Les Humbles de la Mer 2/14

Texte

Chapitre II

Tout cela ne signifiait pas grand chose, mais il en gardait de la joie plein le cœur. Clotilde ne le dédaignait pas et l'unique obstacle entre eux deux lui semblait être l'inflexible volonté paternelle. Peut-être en aurait-il raison, avec le temps, ou grâce à un hasard heureux qui lui permettrait de rendre au patron Blandamour un service inoubliable et digne de la plus enviable des récompenses. Aussi, embarqua-t-il, ce matin-là, le cœur plus joyeux. Il faut si peu de chose pour changer le cours d'idées des amoureux ! Leur âme pleine de tristesse, sinon de désespoir, se rassérène bientôt, comme le ciel et la mer après un coup de vent.
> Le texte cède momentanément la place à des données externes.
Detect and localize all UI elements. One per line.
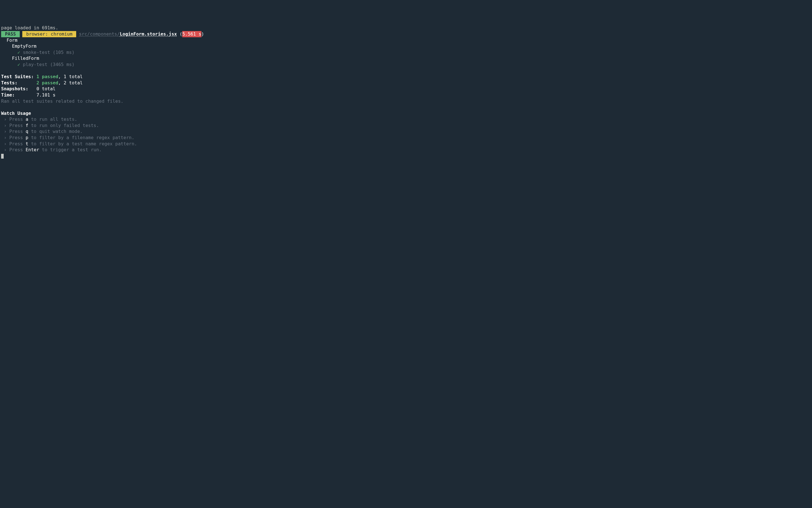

Les quelques hommes du Pluvier étaient à bord depuis quelques instants déjà et tout était paré pour l'appareillage. Il n'y avait plus qu'à disposer les écoutes des voiles autour de leurs taquets pour les amurer une fois hors des jetées, puis à larguer les amarres enroulées autour des pieux du quai. Ils n'attendaient plus que l'arrivée de leur jeune patron, qui leur semblait en retard, contre son habitude, car il se trouvait toujours le premier à bord dès le commencement de la marée. Bientôt il apparut, sauta du quai sur le pont, content de voir tout en bon ordre, les filets parés bien en place, tout prêts à être jetés à la mer aussitôt au large, saisit la barre et commanda.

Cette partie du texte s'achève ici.